All the twists of this remarkable story that has amazed the human race for 2,000 years, this is the one that's most unexpected. The people listening to Jesus. This father does what no father would do. This father runs because that father never stopped loving that boy, no matter how far that boy went from home. That boy never stopped needing his father, no matter how far he ran away. See, this is not the parable of the prodigal son. This is not the parable of the resentful older brother. This is the parable of the father who runs. It's the story of the running father.
God is so filled with compassion for you whatever distant country you have been in that when you take one step toward Him, He picks up His robes. He bares His legs. He humiliates Himself. He comes sprinting to you. See this is what He was doing in Jesus. Jesus is God running to His rebellious child, to me and you.
The father gets to his boy, and the boy starts into his speech about he is going to try the earning plan. He will try to earn his way back into the family. His father just shuts him up, throws his arms around his boy, embraces him, kisses him over and over and says, "Bring out my best robe and my most expensive ring and my finest shoes. Kill the fatted calf. There will be no kezazah. Brokenness does not get the last word. Not for my boy. There will be music, and there will be dancing, and there will be feasting. There will be a party because my son was lost and now he is found. My son was dead, and now he is alive."

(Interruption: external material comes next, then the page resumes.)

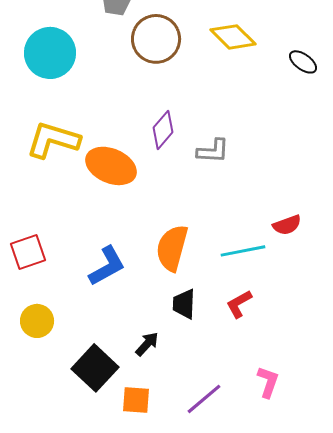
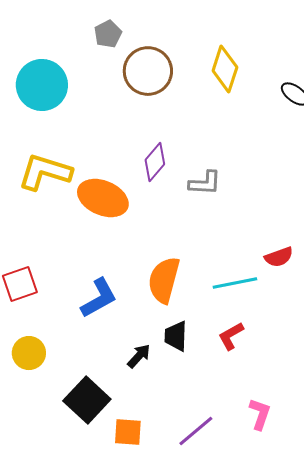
yellow diamond: (233, 37) -> (225, 69), turned 63
black arrow: (147, 344) -> (139, 356), moved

You know, a lot of times when we gather, we talk about different aspects of Scripture, how to understand God or life or faith. This is as simple a message as I know how to make it. This is just about coming home. Will you come home? Maybe you have been in a really far country and made really bad choices. You have been selfish. You have slept around. You have cheated or stolen. Maybe you've committed crimes. Been through an ugly divorce, or more than one. Ripped off innocent people. Been involved in a lifestyle that you think would make everybody in this room blush. You can come home.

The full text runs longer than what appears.